Abigail's parents believed the world was going to end. And—of course—it didn't. But they've lost everything anyway. And she must decide: does she still believe in them? Or is it time to believe in herself? Fans of Sara Zarr, David Levithan, and Rainbow Rowell will connect with this moving debut.

Abigail's parents never should have made that first donation to that end-of-times preacher. Or the next, or the next. They shouldn't have sold their house. Or packed Abigail and her twin brother, Aaron, into their old van to drive across the country to San Francisco, to be there for the "end of the world." Because now they're living in their van. And Aaron is full of anger, disappearing to who-knows-where every night. Their family is falling apart. All Abigail wants is to hold them together, to get them back to the place where things were right.

But maybe it's too big a task for one teenage girl. Bryan Bliss's thoughtful debut novel is about losing everything—and about what you will do for the people you love.
The Only Game, by Mike Lupica.

Jack Callahan is the star of his baseball team and sixth grade is supposed to be his year. Undefeated season. Records shattered. Little League World Series. The works. That is, until he up and quits.

Jack’s best friend Gus can’t understand how Jack could leave a game that means more to them than anything else. But Jack is done. It’s a year of change. Jack’s brother has passed away, and though his family and friends and the whole town of Walton thinks baseball is just the thing he needs to move on, Jack feels it’s anything but.

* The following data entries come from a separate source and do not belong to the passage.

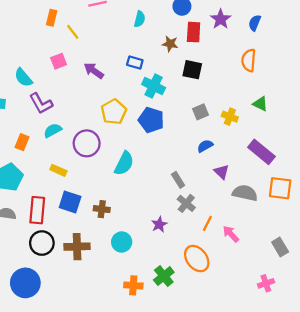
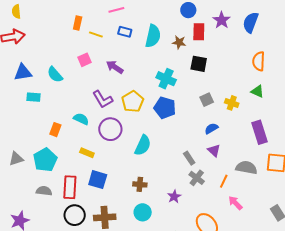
cyan semicircle: (140, 19) -> (153, 36), moved, size x1.6
blue semicircle: (255, 23) -> (251, 22), size x1.5
yellow line: (73, 32) -> (96, 35), turned -32
orange semicircle: (249, 60) -> (259, 61), moved
blue rectangle: (135, 62) -> (125, 32), moved
purple L-shape: (41, 103) -> (103, 99), moved
cyan semicircle: (53, 130) -> (81, 119), turned 56
purple rectangle: (261, 152) -> (260, 132), turned 35
purple triangle: (222, 172) -> (214, 150), moved
brown cross: (102, 209) -> (140, 184), moved
orange line: (207, 223) -> (224, 181), moved

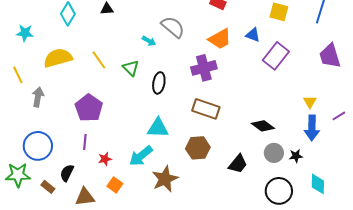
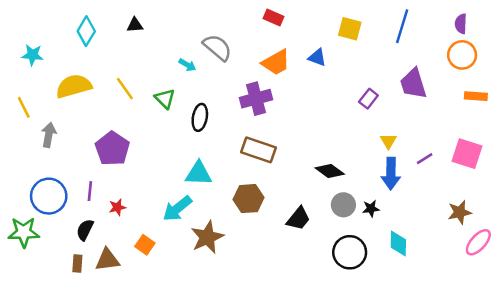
purple rectangle: (276, 56) -> (368, 99), moved, size x0.6
purple line: (85, 142) -> (90, 191), moved
red star: (105, 159) -> (117, 207), moved
brown rectangle: (48, 187) -> (77, 263), moved, turned 56

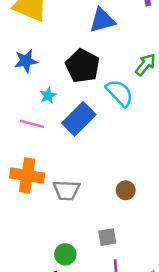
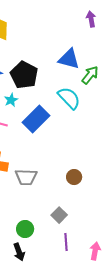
blue triangle: (102, 20) -> (69, 59), moved, turned 30
black pentagon: (83, 66) -> (24, 75), moved
gray square: (107, 237) -> (59, 215), turned -35

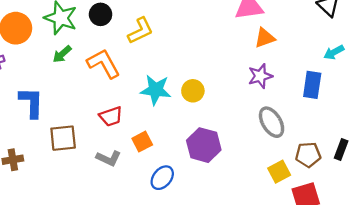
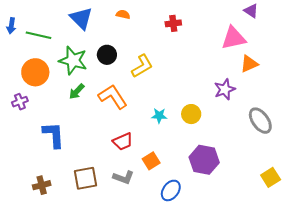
purple star: (260, 76) -> (225, 89), moved
cyan star: (156, 90) -> (159, 116), size x0.6
gray ellipse: (272, 122) -> (260, 121), moved
brown square: (63, 138) -> (86, 178), moved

In comes Cassie Bennett, star softball player, and the only person who seems to think Jack shouldn’t play if he doesn’t want to. As Jack and Cassie’s friendship deepens, their circle expands to include Teddy, a guy who’s been picked on because of his weight.

Time spent with these new friends unlocks something within Jack, and with their help and the support of his family and his old friends, Jack discovers sometimes it’s more than just the love of the game that keeps us moving—and he might just be able to find his way back to The Only Game

Shadow Scale (Seraphina #2), by Rachel Hartman.

The kingdom of Goredd: a world where humans and dragons share life with an uneasy balance, and those few who are both human and dragon must hide the truth. Seraphina is one of these, part girl, part dragon, who is reluctantly drawn into the politics of her world. When war breaks out between the dragons and humans, she must travel the lands to find those like herself--for she has an inexplicable connection to all of them, and together they will be able to fight the dragons in powerful, magical ways.

As Seraphina gathers this motley crew, she is pursued by humans who want to stop her. But the most terrifying is another half dragon, who can creep into people's minds and take them over. Until now, Seraphina has kept her mind safe from intruders, but that also means she's held back her own gift. It is time to make a choice: Cling to the safety of her old life, or embrace a powerful new destiny?  

Tricky Vic: The Impossibly True Story of the Man Who Sold the Eiffel Tower, by Greg Pizzoli.

In the early 1900s, Robert Miller, a.k.a. "Count Victor Lustig," moved to Paris hoping to be an artist. A con artist, that is. He used his ingenious scams on unsuspecting marks all over the world, from the Czech Republic, to Atlantic ocean liners, and across America. Tricky Vic pulled off his most daring con in 1925, when he managed to "sell" the Eiffel Tower to one of the city's most successful scrap metal dealers! Six weeks later, he tried to sell the Eiffel Tower all over again. Vic was never caught. For that particular scam, anyway...

Kids will love to read about Vic's thrilling life, and teachers will love the informational sidebars and back matter. Award-winner Greg Pizzoli's humorous and vibrant graphic style of illustration mark a bold approach to picture book biography.

Up in the Garden and Down in the Dirt, by Kate Messner. Illustrated by Christopher Silas Neal. 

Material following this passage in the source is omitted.